Top of GIVEN RECORDS

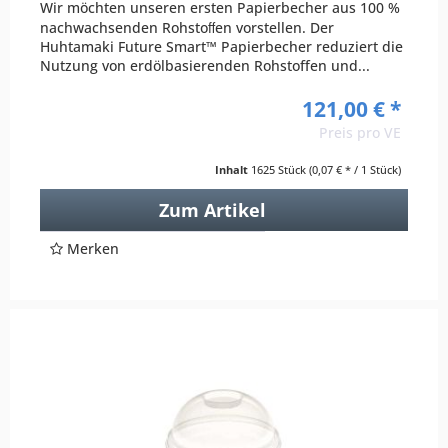
Wir möchten unseren ersten Papierbecher aus 100 %
nachwachsenden Rohstoﬀen vorstellen. Der
Huhtamaki Future Smart™ Papierbecher reduziert die
Nutzung von erdölbasierenden Rohstoffen und...
121,00 € *
Preis pro VE
Inhalt
1625 Stück
(0,07 € * / 1 Stück)
Zum Artikel
Merken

Bottom of GIVEN RECORDS

Where the string "Papierbecher" appears in a line of the listing, copy that line.

### WRITTEN RESPONSE
Wir möchten unseren ersten Papierbecher aus 100 %
Huhtamaki Future Smart™ Papierbecher reduziert die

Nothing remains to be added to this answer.